WORK INSTRUCTION: Search the listing below for the line containing "You are a GUI". From there through the line containing "Task: Click on", transcribe every line exactly, both ends included.
═══ MATERIAL FOR THE TASK
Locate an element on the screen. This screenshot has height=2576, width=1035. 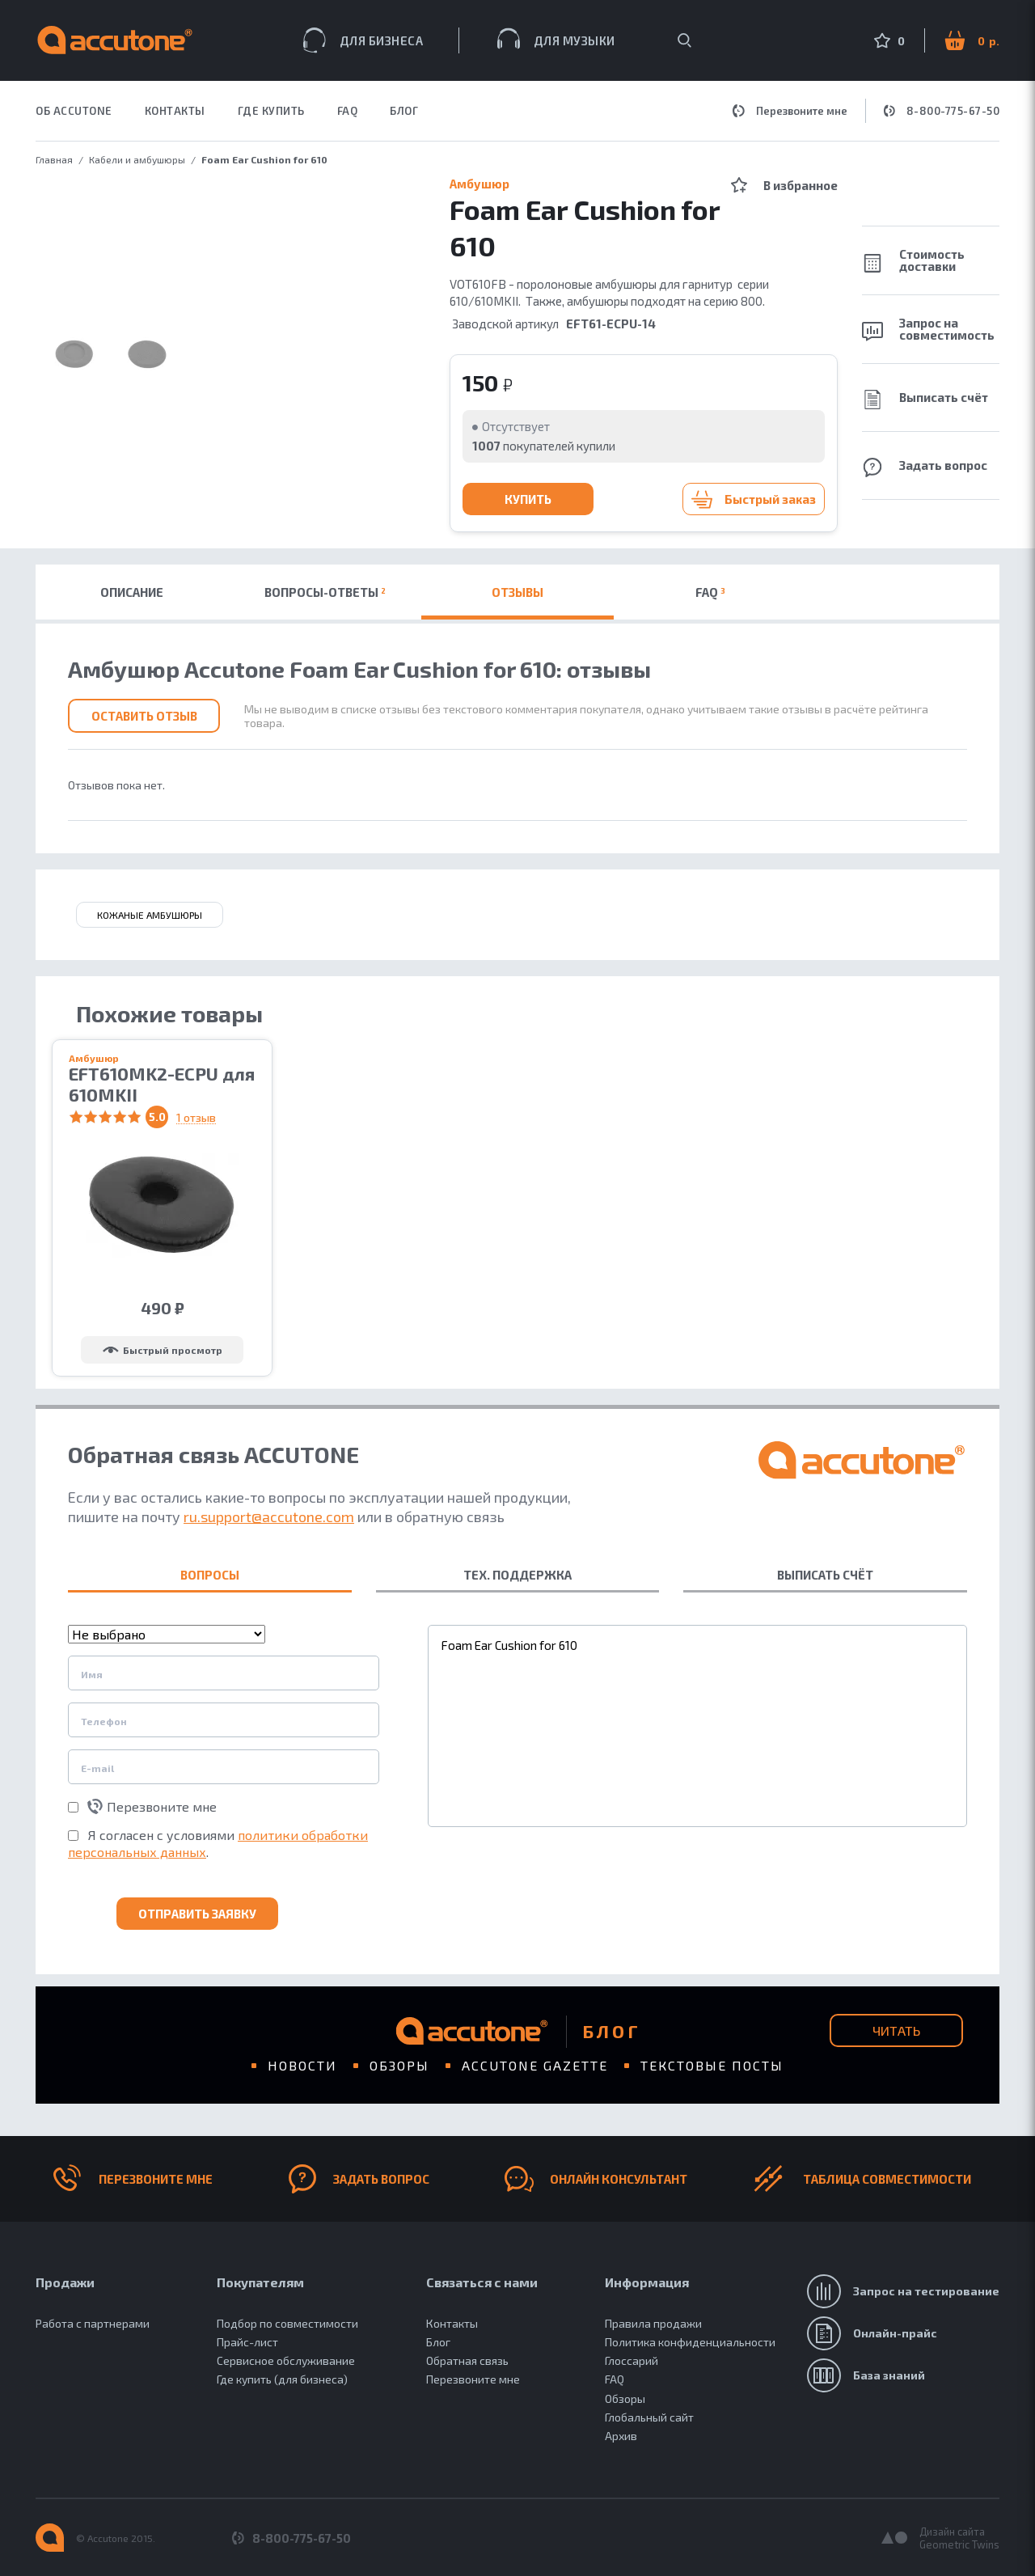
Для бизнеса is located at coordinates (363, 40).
══════
═══ MATERIAL FOR THE TASK
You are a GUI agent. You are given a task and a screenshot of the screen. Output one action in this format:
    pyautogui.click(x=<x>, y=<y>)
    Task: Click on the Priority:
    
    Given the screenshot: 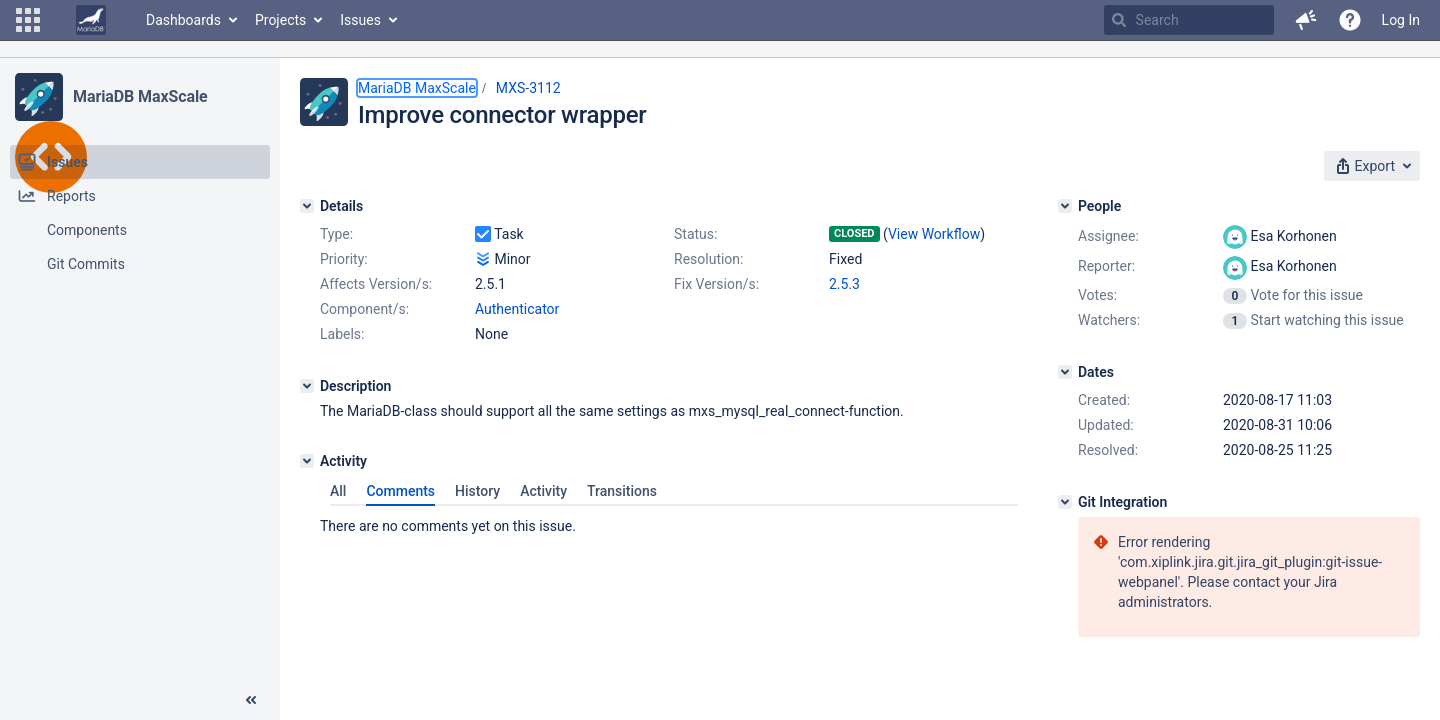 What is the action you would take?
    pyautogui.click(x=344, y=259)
══════
TASK ANSWER:
You are a GUI agent. You are given a task and a screenshot of the screen. Output one action in this format:
    pyautogui.click(x=<x>, y=<y>)
    Task: Click on the Priority:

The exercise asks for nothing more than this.